Nine Months
Tuesday, August 24, 2010 at 9:44AM It's my pleasure to belatedly announce the launch of the Charles H. Wright Museum of African American History's new website, the centerpiece of a revitalized marketing and communications platform that's the result of the past 9 months' effort. Created entirely in-house, the site features a vastly improved visual design and layout; two sets of navigational tools and a site-wide search feature; exhibition, event and news information available right from the homepage; an integrated social network; and a "floating footer" containing the most crucial information (hours, admission prices, contact and social icons) that's always present, not matter where one is on the site.
Nine months, the time of human gestation, the length between my joining the museum's staff and the launch of our new website. The serendipity's made more apparent when paralleled with another intensely creative and cultural period in my life: Black Bottom Collective's first residency at the fabled (but now, sadly, closed) Fifth Avenue in Royal Oak, November 2002 - August 2003, which resulted in stellar performances; drawn-out jams on hip-hop, soul & rock; and a set of material that would form the basis for our second, award-winning album, People Mover.

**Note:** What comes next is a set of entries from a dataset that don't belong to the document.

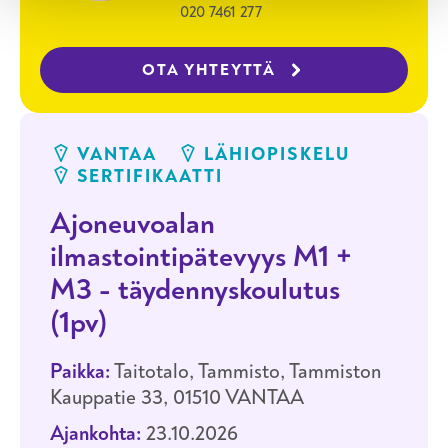
020 7461 277
OTA YHTEYTTÄ
VANTAA
LÄHIOPISKELU
SERTIFIKAATTI
Ajoneuvoalan
ilmastointipätevyys M1 +
M3 - täydennyskoulutus
(1pv)
Paikka:
Taitotalo, Tammisto, Tammiston
Kauppatie 33, 01510 VANTAA
Ajankohta:
23.10.2026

Creative tangent aside, the larger accomplishment has been threefold: to raise the quality of the museum's marketing to reflect its stature as the world's largest museum of African American history; to introduce steady communication rhythms on an annual, quarterly, monthly, weekly and daily basis; and to hit these rhythms with relentless consistency.
We couldn't have accomplished these goals without the team that made them possible, including Edd Snyder, former executive director of corporate communications for General Motors, who came out of retirement to lead our department, and Keith Hearn, a new media aficionado with several years of experience at the museum. It has been a privilege working with them, both from whom I learned much over the past 9 months.
Most recently, in the past few weeks we've been mentioned in both The New York Times and The Washington Post, and on July 5 Juanita Moore, the museum's president & CEO, participated in a roundtable discussion on National Public Radio. National exposure is wonderful, and always hoped for from a PR perspective, but I'm actually more excited about the foundational online work we've completed. And now, I'd like to engage in a bit of jujitsu on this desperate economic climate and use this time to rebrand and launch the museum's first long-term institutional awareness campaign. Dollars may be tight and marketing budgets small, but our vision must be anything but.